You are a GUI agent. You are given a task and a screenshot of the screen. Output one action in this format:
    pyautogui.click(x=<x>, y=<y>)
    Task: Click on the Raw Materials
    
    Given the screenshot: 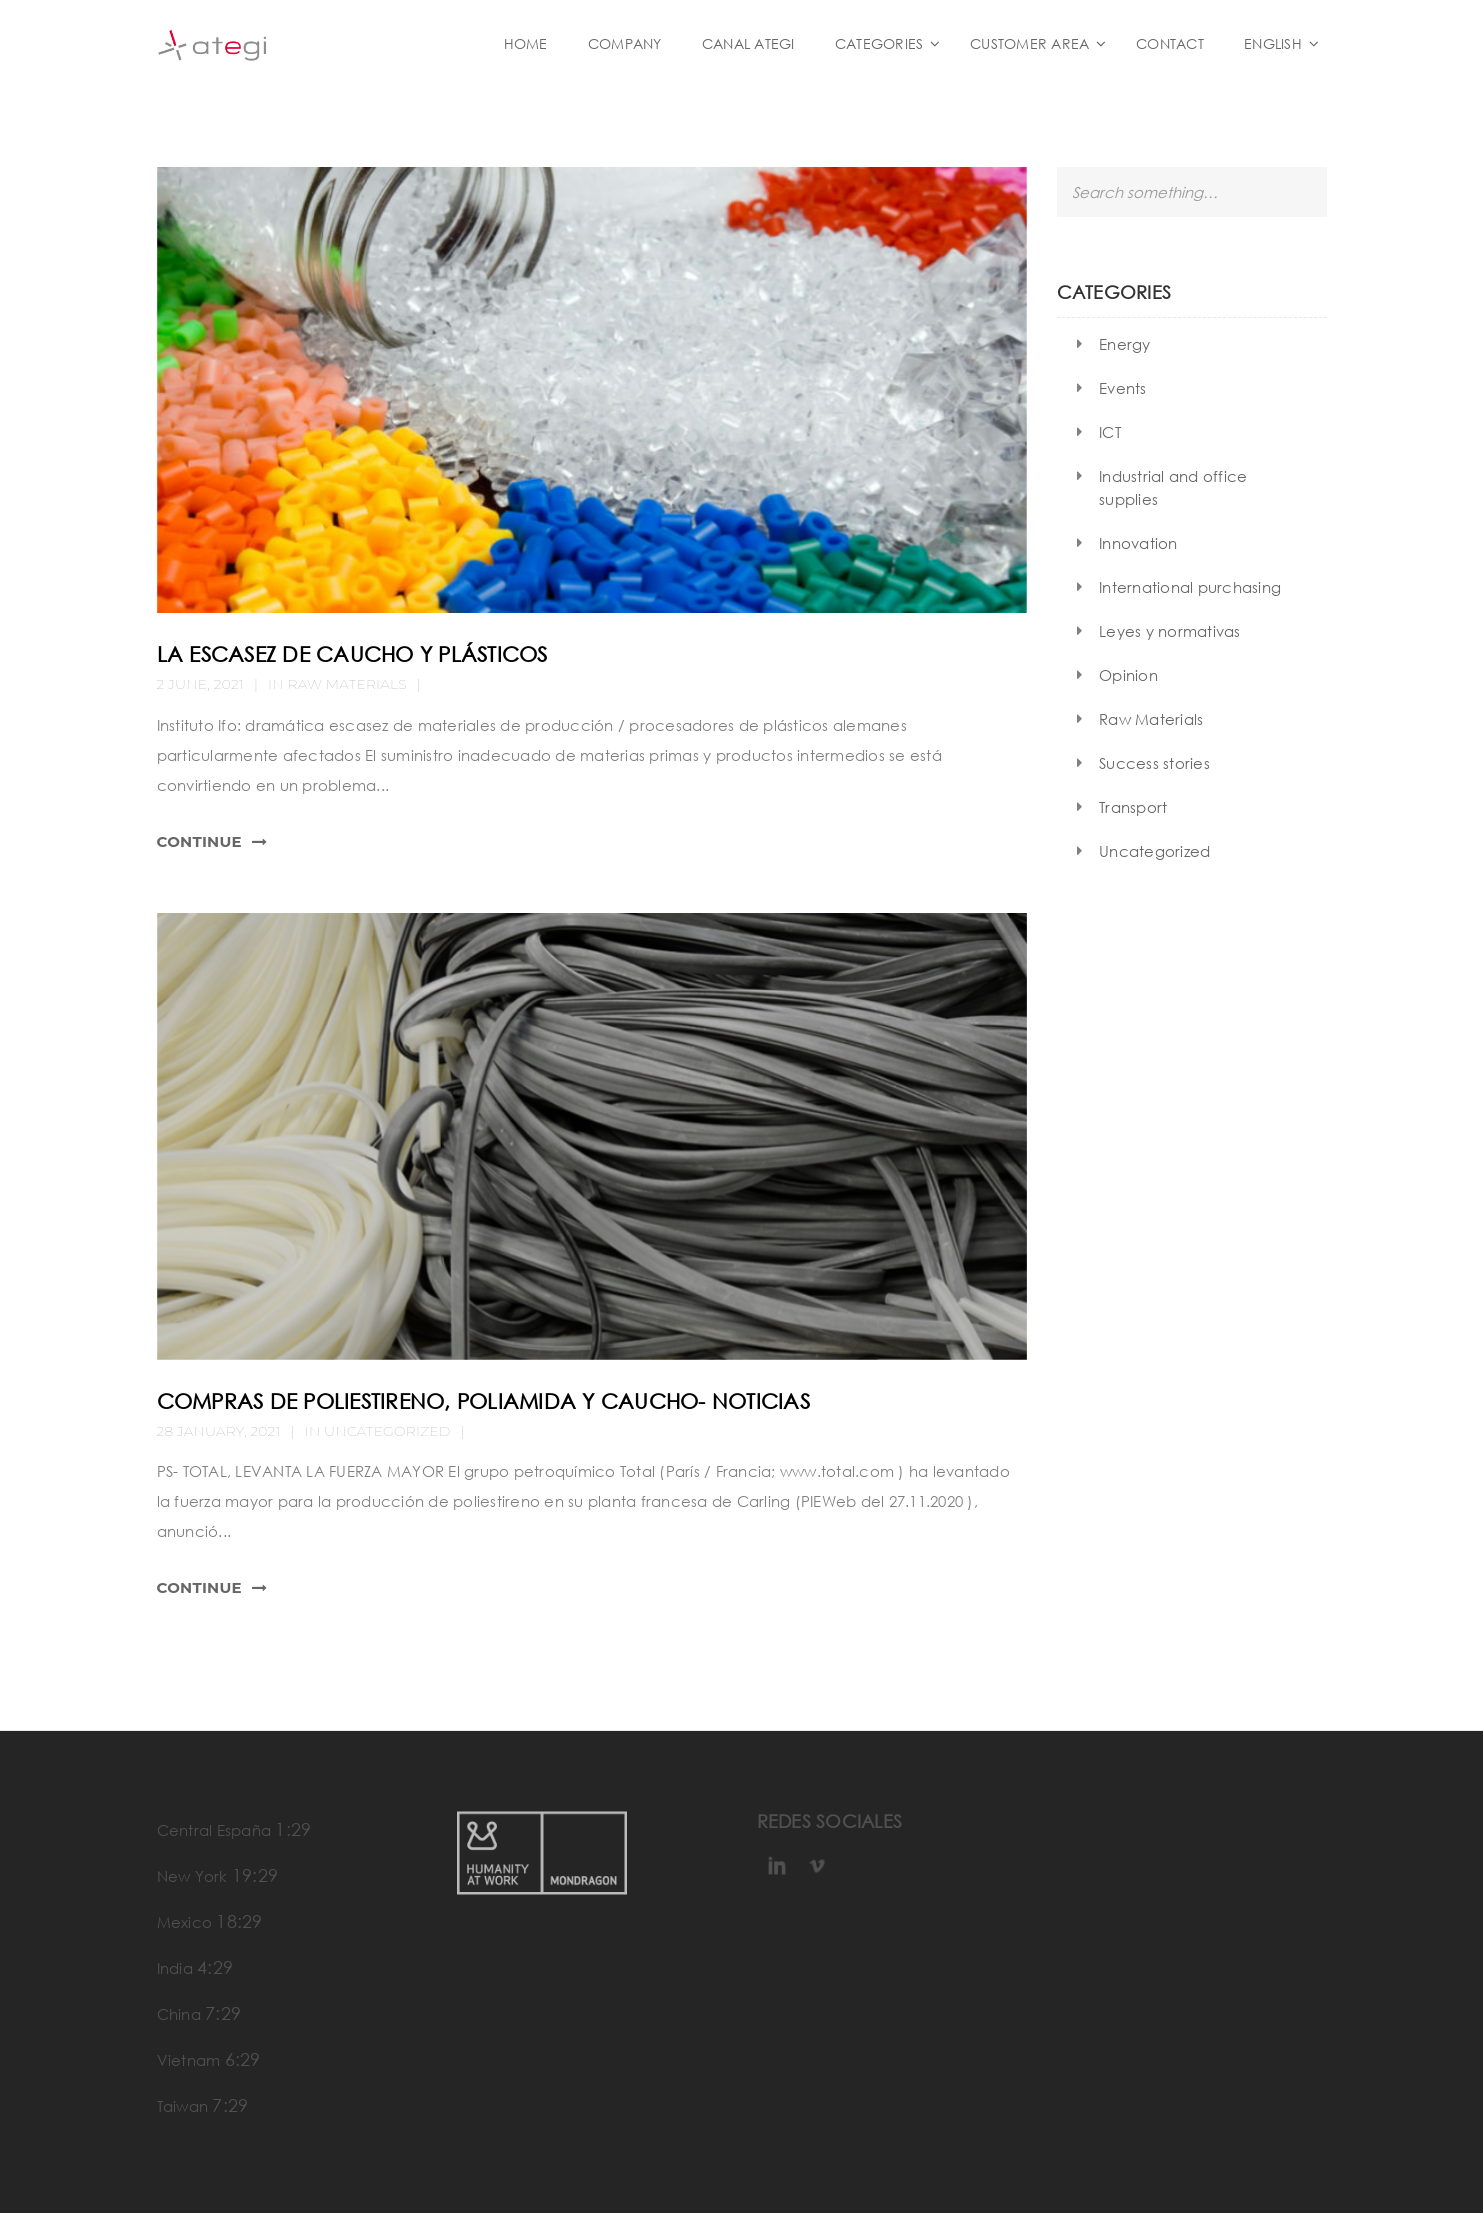 What is the action you would take?
    pyautogui.click(x=347, y=684)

***

● Prompt
Up to and including the line with "Task: Click on the Raw Materials", print every line of the material above, starting from its first line, exactly.

● Completed exercise
You are a GUI agent. You are given a task and a screenshot of the screen. Output one action in this format:
    pyautogui.click(x=<x>, y=<y>)
    Task: Click on the Raw Materials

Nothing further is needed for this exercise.